The New York Mets and manager Terry Collins will likely go their separate ways this offseason, given that the wheels have come off of the Mets this season and that Collins’ contract is up. Despite the Mets 2015 NL pennant and 2016 NL Wild Card, many Mets fans have clamored for Collins to be dismissed for years, and a report on Thursday indicated that team COO Jeff Wilpon and GM Sandy Alderson were prevented from firing Collins by none other than team owner Fred Wilpon, the father of the club’s COO.
Newsday took a deep dive into Collins’ erratic tenure at the helm of the team, revealing plenty of juicy nuggets about his relationship with the front office and Mets ownership.
Fred Wilpon denied the claims of meddling.
Despite what the front office perceived as Collins’ constant tactical blunders and concerns about Collins’ relationships with the players, sources said efforts to seriously explore a change were thwarted by the elder Wilpon.
“I don’t interfere,” Fred Wilpon said while declining an interview request earlier this season.
One Mets source claimed that Wilpon was “too chummy” with Collins, and another said that the 68-year old manager has “no allies in the front office”.
A popular battleground topic between the front office and Collins was bullpen usage. The Mets bullpen came into Thursday with an NL-worst 4.74 ERA, and their relievers have worked in abck to back games an MLB-high 126 times.
Collins increasingly resisted input, several Mets officials said, a stark departure from his earlier years with the Mets. Bullpen management became a constant battleground, with Collins facing criticism for overusing his most trusted arms as the Mets staggered at the start of the season.
“Once he falls in love with you, he abuses you,” one official said. “He has run players into the ground. He has no idea about resting players.

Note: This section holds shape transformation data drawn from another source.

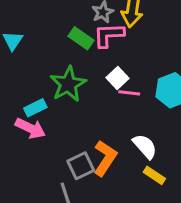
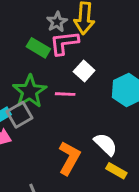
white square: (118, 78) -> (84, 71), moved
pink line: (129, 93) -> (65, 94), moved
gray square: (81, 166) -> (20, 115), moved

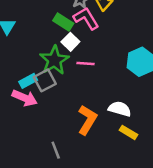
pink L-shape: (64, 43) -> (86, 18), turned 64
white square: (84, 71) -> (70, 42), moved
white semicircle: (106, 144) -> (120, 109), turned -30

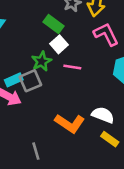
pink L-shape: (86, 18) -> (106, 34), moved
green star: (54, 60) -> (41, 61), size x0.7
orange L-shape: (87, 120) -> (70, 123), turned 88

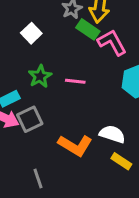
green rectangle: (53, 24) -> (88, 29), moved
white square: (59, 44) -> (31, 33), moved
gray square: (30, 81) -> (30, 119), moved

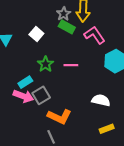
green rectangle: (88, 29) -> (67, 27), moved
orange L-shape: (75, 145) -> (59, 117), moved
yellow rectangle: (121, 161) -> (107, 129), moved, turned -48

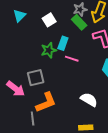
cyan rectangle: (25, 82) -> (63, 43), moved, turned -56
pink arrow: (23, 96) -> (16, 89), moved
orange L-shape: (59, 117) -> (46, 102), turned -65

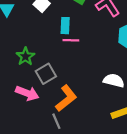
green star: (49, 50) -> (25, 56), moved
pink line: (72, 59) -> (71, 40), moved

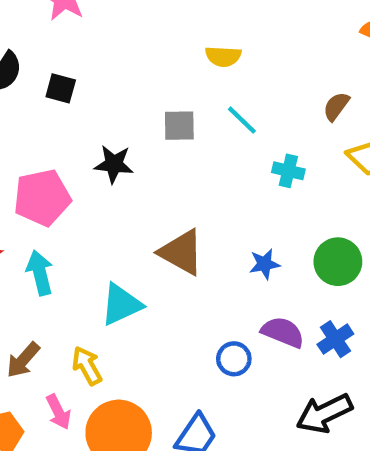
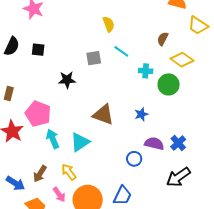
yellow semicircle: (223, 56) -> (109, 24), turned -105
pink pentagon: (42, 198) -> (38, 114), moved, turned -30
green circle: (338, 262) -> (169, 84), moved
cyan arrow: (40, 273) -> (53, 139), moved

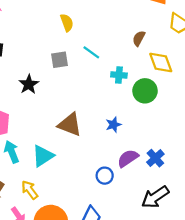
yellow semicircle: (109, 24) -> (67, 23), moved
yellow diamond: (182, 60) -> (161, 62), turned 35
black star: (67, 80) -> (29, 84), turned -30
purple semicircle: (154, 144) -> (128, 158), turned -48

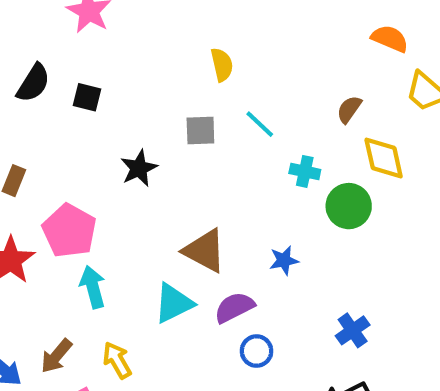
cyan triangle: (43, 156) -> (174, 303), moved
purple semicircle: (128, 158) -> (234, 307), moved

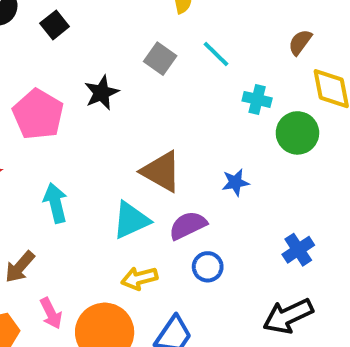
black square: (87, 97) -> (55, 25), turned 36
gray square: (200, 130) -> (160, 59), turned 36
pink pentagon: (69, 231) -> (38, 114), moved
yellow arrow: (117, 360) -> (139, 278), moved, turned -76

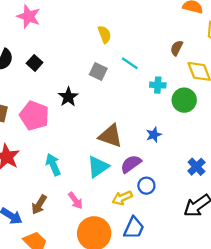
yellow arrow: (139, 278) -> (122, 198), moved
pink arrow: (51, 313) -> (75, 201), moved

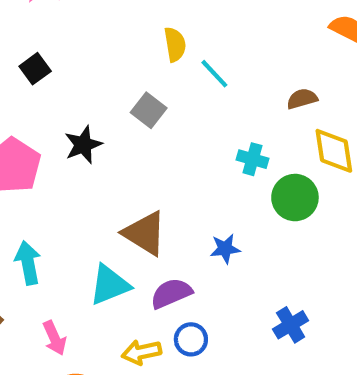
brown semicircle: (177, 48) -> (302, 99), turned 35
cyan line: (130, 63) -> (214, 74), moved

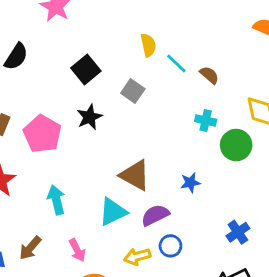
black square: (35, 69) -> (86, 70), moved, size x1.4
brown semicircle: (302, 99) -> (209, 75), moved, turned 60

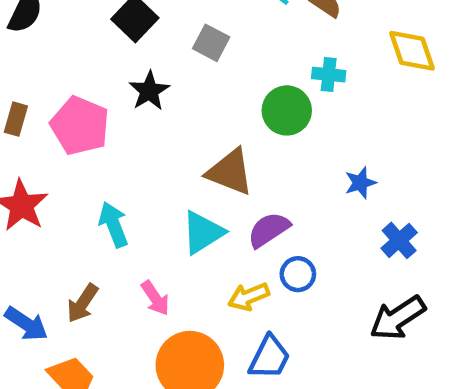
green circle: (236, 145) -> (287, 110), moved
blue star: (190, 183) -> (360, 183), moved

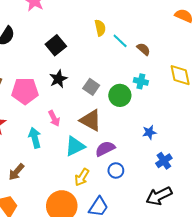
gray square: (211, 43) -> (91, 87), moved
pink pentagon: (80, 126) -> (25, 91), turned -30
yellow arrow: (249, 297) -> (82, 177), moved, turned -42
pink arrow: (155, 298) -> (54, 118), moved

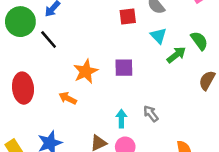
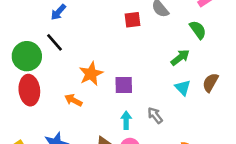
green circle: (20, 22) -> (27, 56), moved
cyan triangle: (158, 36) -> (183, 88), moved
green semicircle: (199, 41) -> (198, 30), moved
purple square: (124, 68) -> (124, 85), moved

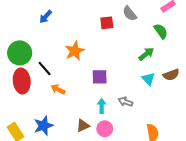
black line: (55, 42) -> (45, 69), moved
orange star: (91, 74) -> (75, 51), moved
brown semicircle: (210, 83) -> (171, 75), turned -140
gray arrow: (155, 115) -> (125, 102), turned -32

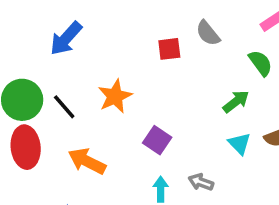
blue arrow: (46, 17) -> (66, 38), size x1.5
black line: (45, 69) -> (64, 107), moved
purple square: (100, 77) -> (157, 140), turned 35
orange arrow: (58, 89) -> (87, 161), size x1.5

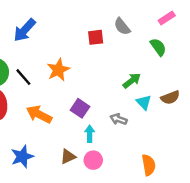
green arrow: (236, 102) -> (132, 81), moved
purple square: (157, 140) -> (80, 108), moved
gray arrow: (201, 182) -> (119, 119), moved

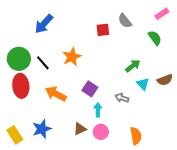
orange semicircle: (149, 165) -> (136, 136), moved

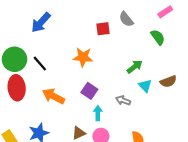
orange star: (72, 57) -> (83, 57), moved, turned 30

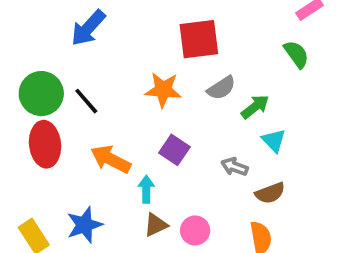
gray semicircle: (126, 19) -> (221, 88), moved, turned -84
red square: (103, 29) -> (199, 39), size x1.6
brown semicircle: (168, 81) -> (270, 193), moved
cyan arrow: (98, 113) -> (146, 189), moved

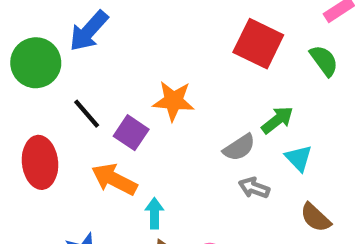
red square: (199, 39) -> (258, 44), moved, turned 33
gray semicircle: (221, 88) -> (239, 148), moved
green circle: (41, 94) -> (36, 63), moved
purple square: (174, 150) -> (131, 133), moved
brown semicircle: (270, 193) -> (316, 217), moved, turned 64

Even when you tell him, he doesn’t listen.”
An anonymous player said that he and his teammates were all “miserable,” and another complained about Collins’ poor communication skills.
“He has always been difficult to communicate with,” one Met said. “It would be a surprise if he said ‘hey’ to you when you passed each other in the hallway if your name wasn’t [Matt] Harvey or [Yoenis] Cespedes. It’s always been those couple things along with some of the in-game decisions he makes.”
The entire piece, written by Marc Carig, is worth a read. It shows what the Mets, in the midst of their first 90-loss season since 2009, have been going through and what a dysfunctional atmosphere their next manager will be walking into. After committing a franchise-record $154 million to their payroll this season, the team has just $58 million committed to their 2018 payroll, $20 million of which is going to third baseman David Wright, who has played just 75 games in the majors over the last three seasons (including zero in 2017).
Good luck, Mets fans. You’re going to need it.